__EXERCISE GOAL__:
Each record must be copied in full and unchanged; any image it holds is excluded.

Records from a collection
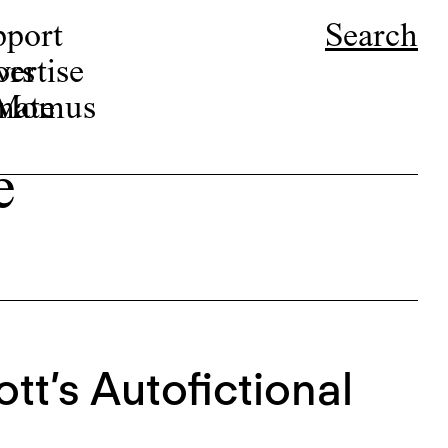
pport
Search
ors
ertise
r Momus
nate
e
tt’s Autofictional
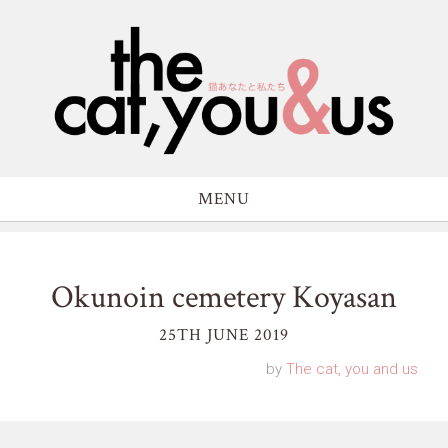
MENU
Okunoin cemetery Koyasan
25TH JUNE 2019
by
The cat, you and us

__WRITTEN ANSWER__:
pport
Search
ors
ertise
r Momus
nate
e
tt’s Autofictional
MENU
Okunoin cemetery Koyasan
25TH JUNE 2019
by
The cat, you and us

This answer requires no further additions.